Visit our project's website [here](http://hackersforhumanhealth.me).



#02_Question and Data Acquisition

##The question
------
The main question we wanted to answer is: "Do do healthier states experience more happiness"? To do this, we assumed that happiness as expressed in twitter communication is a surrogate for genuine happiness in the human population.  That of course is a major assumption but we felt that it is a reasonable one and that it offers as good a starting point as one can get in an effort to investigate this challenging question.  Over the course of the project, we found that, in addition to disease incidence related health statistics, the American Health Rankings annual report also considered various interesting socioeconomic and environmental parameters for each state. Some of these factors include Median Household Income, Violent Crime rates Air pollution and High School Graduation rates. We decided to modify our question to include an analysis of these factors' correlation with happiness.  

##The data

We had two avenues for obtaining Twitter data. The first was to collect our own data from Twitter using an API, which we did.  As a backup, we also were very fortunate to have access to a dataset of 3.5 million tweets generously provided by Sébastien Gruhier of http://onemilliontweetmap.com/, to whom we are very grateful. Due to twitter usage policy, we are unable to provide a publicly acessible link to this data set.

For both data sources, we wrote separate scripts for  parsing and reformatting the data appropriately for analysis.  This involved selecting only US tweets, adding a US state of origin label to each tweet and cleaning out unwanted characters in the tweets.  

In [1]:
%matplotlib inline
import numpy as np
import scipy as sp
import matplotlib as mpl
import matplotlib.cm as cm
import matplotlib.pyplot as plt
import pandas as pd
import json
import csv
import re
from geopy.geocoders import Nominatim
import ast
from time import sleep
pd.set_option('display.width', 500)
pd.set_option('display.max_columns', 100)
pd.set_option('display.notebook_repr_html', True)
import seaborn as sns
sns.set_style("whitegrid")
sns.set_context("poster")

###Data collection from Twitter

Our first task was to obtain twitter data for analysis.  Since one of our intentions was to gain in harvesting tweets using the Twitter API, we wrote a python script to do just that. Please note that for security reasons, user authorization and authentication credentials have been deleted from the data collection code displayed in the cell below.

In [None]:
from twitter import Twitter, OAuth, TwitterHTTPError, TwitterStream
import sys

reload(sys)
sys.setdefaultencoding("utf-8")

# Authorization Tokens
ckey = ''
csecret = ''
atoken = ''
asecret = ''

oauth = OAuth(atoken, asecret, ckey, csecret)

# Initiate the connection to Twitter Streaming API
twitter_stream = TwitterStream(auth=oauth)

# Get a sample of the public data following through Twitter
iterator = twitter_stream.statuses.filter(locations='-126,-58,26,50', lang='en')

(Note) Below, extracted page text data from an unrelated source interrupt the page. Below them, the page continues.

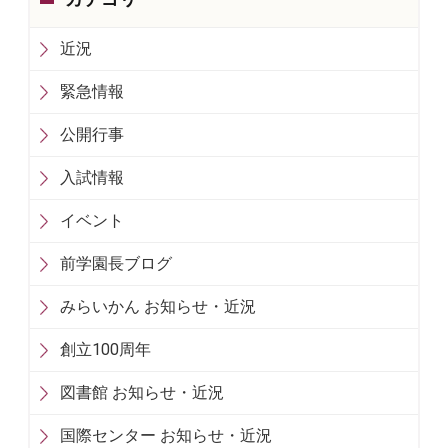
近況
緊急情報
公開行事
入試情報
イベント
前学園長ブログ
みらいかん お知らせ・近況
創立100周年
図書館 お知らせ・近況
国際センター お知らせ・近況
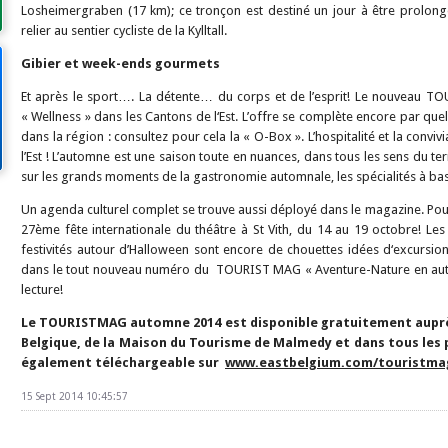
Losheimergraben (17 km); ce tronçon est destiné un jour à être prolongé
relier au sentier cycliste de la Kylltall.
Gibier et week-ends gourmets
Et après le sport…. La détente… du corps et de l’esprit! Le nouveau T
« Wellness » dans les Cantons de l‘Est. L’offre se complète encore par que
dans la région : consultez pour cela la « O-Box ». L’hospitalité et la convivi
l’Est ! L’automne est une saison toute en nuances, dans tous les sens du
sur les grands moments de la gastronomie automnale, les spécialités à ba
Un agenda culturel complet se trouve aussi déployé dans le magazine. Pou
27ème fête internationale du théâtre à St Vith, du 14 au 19 octobre! Les 
festivités autour d’Halloween sont encore de chouettes idées d‘excursion.
dans le tout nouveau numéro du TOURIST MAG « Aventure-Nature en aut
lecture!
Le TOURISTMAG automne 2014 est disponible gratuitement auprès 
Belgique, de la Maison du Tourisme de Malmedy et dans tous les p
également téléchargeable sur
www.eastbelgium.com/touristma
15 Sept 2014 10:45:57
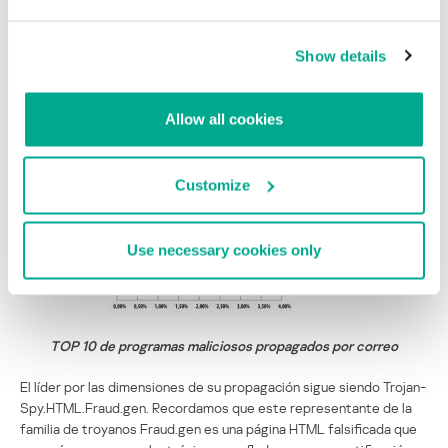
2,8% del spam mundial.
Show details
Adjuntos maliciosos en el correo
En junio el TOP 10 de los programas maliciosos propagados por
Allow all cookies
correo es el siguiente:
Customize
Use necessary cookies only
TOP 10 de programas maliciosos propagados por correo
El líder por las dimensiones de su propagación sigue siendo Trojan-
Spy.HTML.Fraud.gen. Recordamos que este representante de la
familia de troyanos Fraud.gen es una página HTML falsificada que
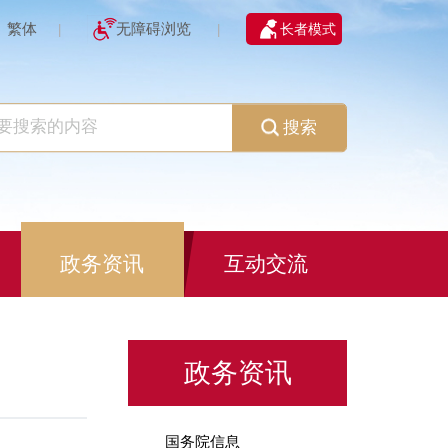
繁体
无障碍浏览
长者模式
|
|
搜索
政务资讯
互动交流
政务资讯
国务院信息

print "\nHow many tweets would you like to collect?"
tweet_count = input()
with open('ourdata.csv','w') as tweet_file:
	final_dict = {'uid':[], 'tid':[], 'text':[], 'timestamp':[], 'city':[], 'country':[], 'bounding_box':[]}
	for tweet in iterator:
		tweet_count -= 1
		# Twitter Python Tool wraps the data returned by Twitter 
		# as a TwitterDictResponse object.
		# We convert it back to the JSON format to print/score
		tweet.values()
		for k,v in tweet.iteritems():
			if k == 'text':
				final_dict['text'].append(v)
			elif k == 'user':
				final_dict['uid'].append(v['id'])
			elif k == 'id':
				final_dict['tid'].append(v)
			elif k == 'timestamp_ms':
				final_dict['timestamp'].append(long(v))
			elif k == 'place':
				try:
					final_dict['city'].append(v['full_name'].split(',')[0])
					final_dict['country'].append(v['country'])
					final_dict['bounding_box'].append(v['bounding_box'])
				except:
					final_dict['city'].append('')
					final_dict['country'].append('')
					final_dict['bounding_box'].append('')


		if tweet_count <= 0:
			break

	
	tweet_df = pd.DataFrame(final_dict)
	tweet_df.to_csv(tweet_file)

A sample file containing tweets harvested using the above script is available [here](test.ourdata.csv).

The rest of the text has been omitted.